Miedzyrzecz Station today. Photo Maciej G, Kolejowy Wroclaw.

(Click on image to see more photos by Maciej G of Miedzyrzecz Station on the Kolejowy Wroclaw website.)

The depressing condition of secondary standard-gauge passenger lines earlier in the tour, had lessened my enthusiasm for exploring them (Rzepin – Miedzyrzecz was a much-desired exception) so a change of plan was called for, I would visit some interesting preserved lines, even though I had visited the lines concerned, on my earlier Polish trips. My initial idea was to head north to the Gryfice – Rewal – Pogorzelica metre-gauge preserved railway, which runs every day of the week in the summer season.

The gricing gods proved to have other ideas, as I was to experience in the ensuing hours. Miedzyrzecz’s somewhat basic bus station, essentially the railway station forecourt, seemed at first sight almost as desolate as its rail counterpart, and not inspirie me with great confidence. I began to doubt whether the purported 08:50 Gorzow replacement bus would actually show up. When just before 08:00, a bus – seemingly not heralded by any displayed list of departures – rolled in, I queried the driver as to its destination. When he replied, Gorzow, I got on board and found myself at that town’s rail station, not quite an hour later.

Düwag 6ZGTW tram on ul. Sikorskiego, Gorzow Wielkopolski, April 2005.
From a photo by Macdriver, pl.Wikipedia.

(Click on image to see original photograph and for details of licensing.)

Gorzow, a medium-to-large-sized town, and not a usual destination for conventional tourists, has a modest standard-gauge tram system, which most properly has an offshoot to the station, with a balloon loop right in front of the building. Unfortunately, I had no chance to ride on the trams, my priorities were to take the first chance to grab some breakfast, and to see to my onward travel arrangements to the seaside and its metre gauge. At first, it seemed that the unexpectedly early bus would allow departure for Krzyz, by a train two hours earlier than that envisaged. However, to rephrase the words of the Navy chap in World War I, There’s something wrong with our bloody trains today.

Present-day rail travel around Poland is less easy than in former times, because of the continual state of flux in which passenger services seem to find themselves in nowadays. Often, what actually happens, is not reflected by the arrival-and-departure timetables posted up at stations – is sometimes, in fact, not shown on them at all. And, especially if one does not know the language – and is not helped by announcements over station loudspeakers – it is impossible to determine whether the differences from the displayed which occur are official long-term changes of train timings, or simply quirks of the day’s operation. Thus – for whatever reason – instead of the expected 09:47 departure from Gorzow, I found myself on a train, working in from further west, which left at 10:24.

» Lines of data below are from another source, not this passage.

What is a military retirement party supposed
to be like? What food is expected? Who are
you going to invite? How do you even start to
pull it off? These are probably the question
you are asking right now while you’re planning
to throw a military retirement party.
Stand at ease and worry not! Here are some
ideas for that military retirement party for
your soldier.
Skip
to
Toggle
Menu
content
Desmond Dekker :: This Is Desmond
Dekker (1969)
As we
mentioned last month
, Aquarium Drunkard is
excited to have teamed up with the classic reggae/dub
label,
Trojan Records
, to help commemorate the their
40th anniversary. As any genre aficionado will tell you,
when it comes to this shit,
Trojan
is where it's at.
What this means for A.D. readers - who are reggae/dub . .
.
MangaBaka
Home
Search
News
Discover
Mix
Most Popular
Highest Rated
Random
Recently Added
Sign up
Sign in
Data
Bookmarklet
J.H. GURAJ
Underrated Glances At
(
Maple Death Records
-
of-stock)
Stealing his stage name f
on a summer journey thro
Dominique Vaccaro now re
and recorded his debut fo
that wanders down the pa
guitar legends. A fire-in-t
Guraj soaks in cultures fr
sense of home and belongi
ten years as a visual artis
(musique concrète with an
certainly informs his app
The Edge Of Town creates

This service, running over the unelectrified west-to-east line through Gorzow, was formed of diesel loco SU42-504 hauling three single-deck coaches. It was a nice change from the ultra-modern railmotors which seem to predominate nowadays on non-electric passenger lines. These vehicles, though they do their job perfectly adequately and give quite a comfortable ride, but with their space-ship looks, are visually most unappealing. An hour and a quarter’s all-stations run through undramatic but pleasant terrain, brought me to Krzyz, but a four-way junction today, a glorious seven-way junction in the 80s.

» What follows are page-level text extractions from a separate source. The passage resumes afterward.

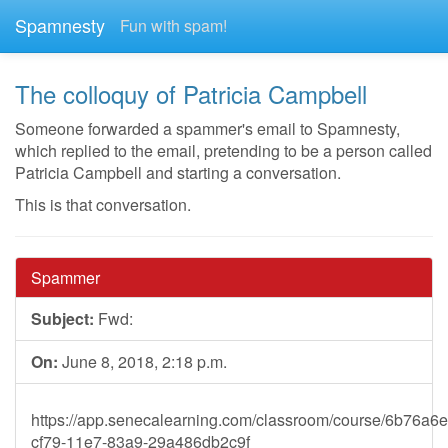
Spamnesty
Fun with spam!
The colloquy of Patricia Campbell
Someone forwarded a spammer's email to Spamnesty,
which replied to the email, pretending to be a person called
Patricia Campbell and starting a conversation.
This is that conversation.
Spammer
Subject:
Fwd:
On:
June 8, 2018, 2:18 p.m.
https://app.senecalearning.com/classroom/course/6b76a6e
cf79-11e7-83a9-29a486db2c9f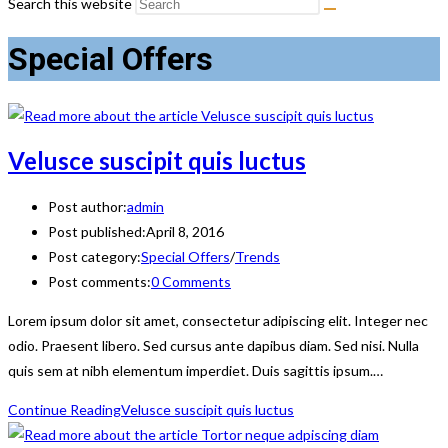
Search this website
Special Offers
Velusce suscipit quis luctus
Post author:
admin
Post published:
April 8, 2016
Post category:
Special Offers
/
Trends
Post comments:
0 Comments
Lorem ipsum dolor sit amet, consectetur adipiscing elit. Integer nec
odio. Praesent libero. Sed cursus ante dapibus diam. Sed nisi. Nulla
quis sem at nibh elementum imperdiet. Duis sagittis ipsum.…
Continue Reading
Velusce suscipit quis luctus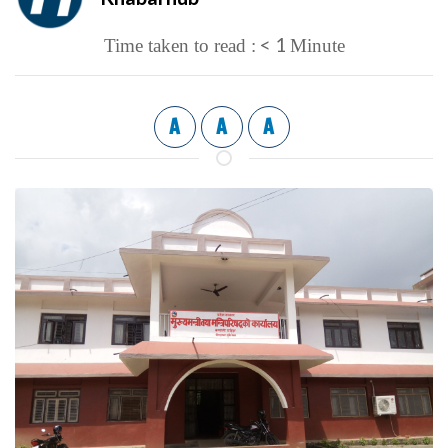
< 1
Time taken to read :
Minute
A
A
A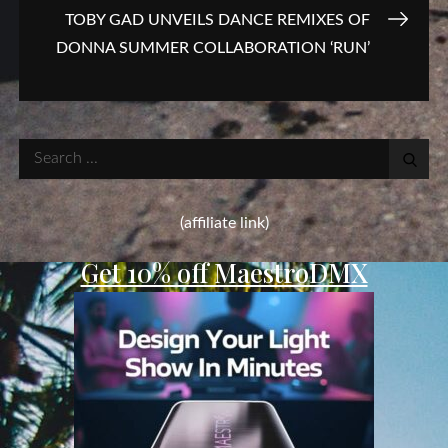
TOBY GAD UNVEILS DANCE REMIXES OF
DONNA SUMMER COLLABORATION ‘RUN’
Search
for:
(affiliate link)
Get 10% off MaestroDMX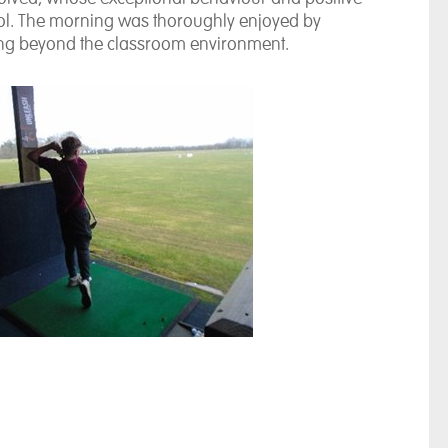
hool. The morning was thoroughly enjoyed by
ning beyond the classroom environment.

Soon there were further indications that this was not going to be a good day for achieving what I had planned to do. Thinking myself highly clever in expediting my onward progress, I had bought at Gorzow, a ticket to Szczecin via Krzyz. The guard of the Gorzow – Krzyz train, alerted to my intentions while checking tickets, informed me volubly but incomprehensibly, that there were some problems ahead. Polish word-of-mouth having failed, he kindly sought me out subsequently, and by dint of his few words of English, sign language, and his copy of the timetable book, conveyed to me that because of some mishap, services on the Poznan – Szczecin main line north-west of Krzyz were disrupted, and a replacement bus service was operating over part of the route.

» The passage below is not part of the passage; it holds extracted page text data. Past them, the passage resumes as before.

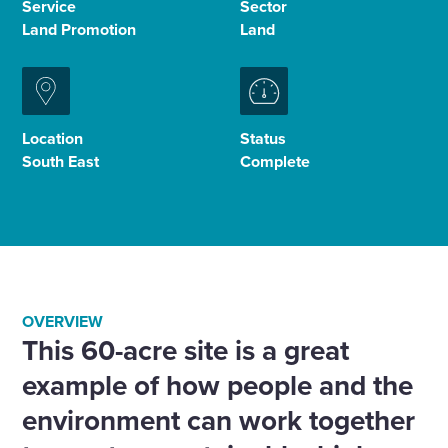
Service
Sector
Land Promotion
Land
Enquire Now
Select
to
Location
Status
toggle
South East
Complete
search
form
OVERVIEW
This 60-acre site is a great
example of how people and the
environment can work together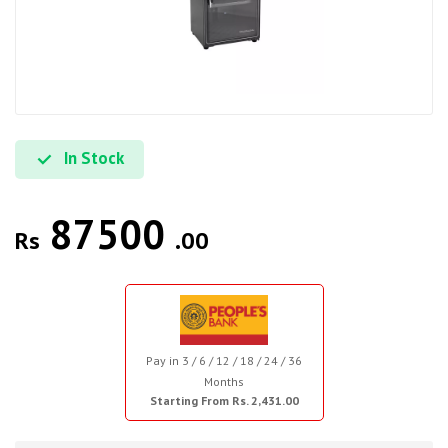
In Stock
87500
Rs
.00
Pay in 3 / 6 / 12 / 18 / 24 / 36
Months
Starting From Rs. 2,431.00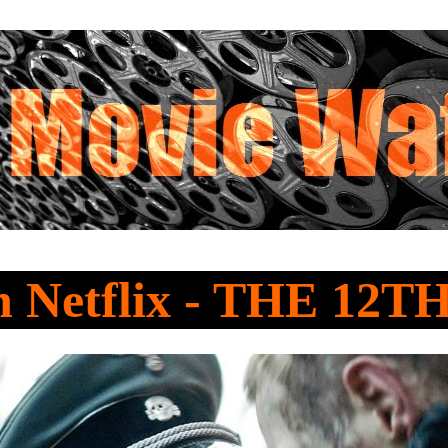
 Netflix - THE 12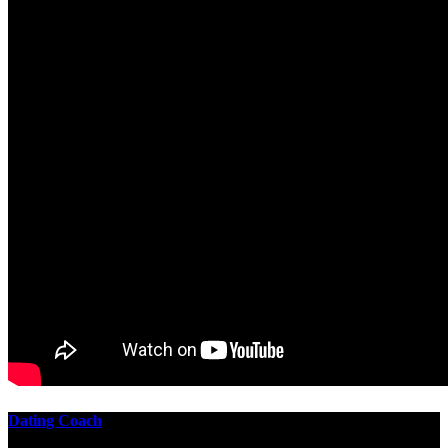
Dating Coach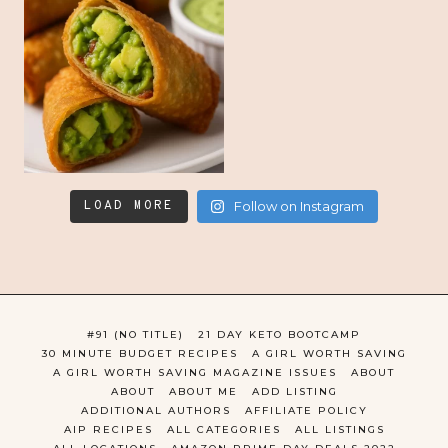
LOAD MORE
Follow on Instagram
#91 (NO TITLE)
21 DAY KETO BOOTCAMP
30 MINUTE BUDGET RECIPES
A GIRL WORTH SAVING
A GIRL WORTH SAVING MAGAZINE ISSUES
ABOUT
ABOUT
ABOUT ME
ADD LISTING
ADDITIONAL AUTHORS
AFFILIATE POLICY
AIP RECIPES
ALL CATEGORIES
ALL LISTINGS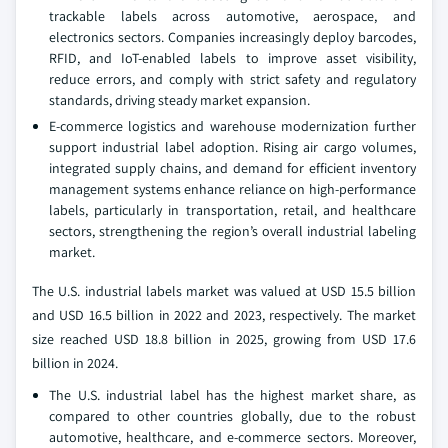
trackable labels across automotive, aerospace, and
electronics sectors. Companies increasingly deploy barcodes,
RFID, and IoT-enabled labels to improve asset visibility,
reduce errors, and comply with strict safety and regulatory
standards, driving steady market expansion.
E-commerce logistics and warehouse modernization further
support industrial label adoption. Rising air cargo volumes,
integrated supply chains, and demand for efficient inventory
management systems enhance reliance on high-performance
labels, particularly in transportation, retail, and healthcare
sectors, strengthening the region’s overall industrial labeling
market.
The U.S. industrial labels market was valued at USD 15.5 billion
and USD 16.5 billion in 2022 and 2023, respectively. The market
size reached USD 18.8 billion in 2025, growing from USD 17.6
billion in 2024.
The U.S. industrial label has the highest market share, as
compared to other countries globally, due to the robust
automotive, healthcare, and e-commerce sectors. Moreover,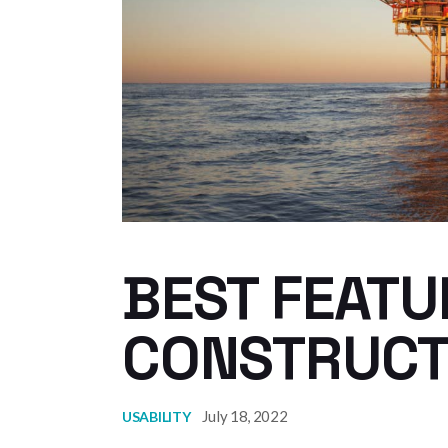
BEST FEATU
CONSTRUCT
July 18, 2022
USABILITY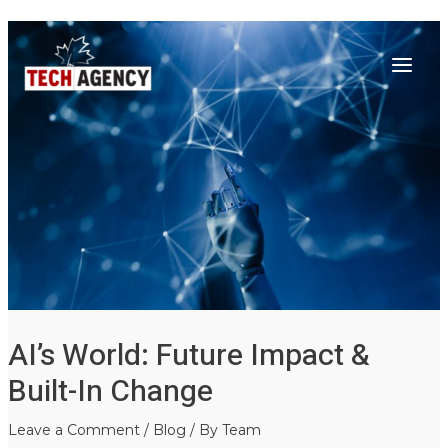
Main
Skip
Post
to
navigation
Menu
content
AI’s World: Future Impact &
Built-In Change
Leave a Comment
/
Blog
/ By
Team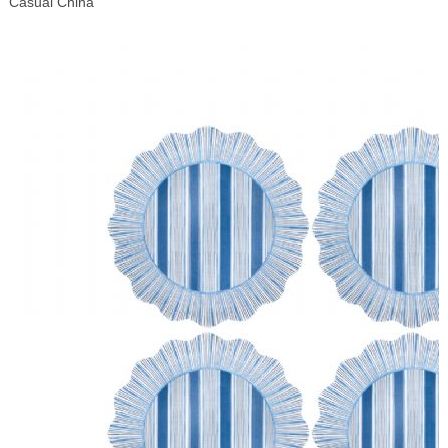
Casual China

With Poland’s rail passenger workings, things do not on the whole happen very quickly. My snap judgement was that the delays likely to be involved would reduce my chances of making the connection further north, which would be vital to getting some action on the metre gauge that day. A rendezvous with friends and allies at Stare Bojanowo (the railhead for Smigiel) was already scheduled for 15:42 the following day. With my not having that appliance owned by almost every inhabitant of modern Poland – a mobile phone – attempts at making contact to alter arrangements, were a potential nightmare, to be reserved for acute emergencies; grices going wrong, were basically not in that bracket. I made an Instant decision to forget the visit to the metre gauge railway at Gryfice, and to substitute a preservation venue more in striking distance both of where I then was, and of the Smigiel area where I soon hoped to be. My new destination was to be the 600mm line at Znin.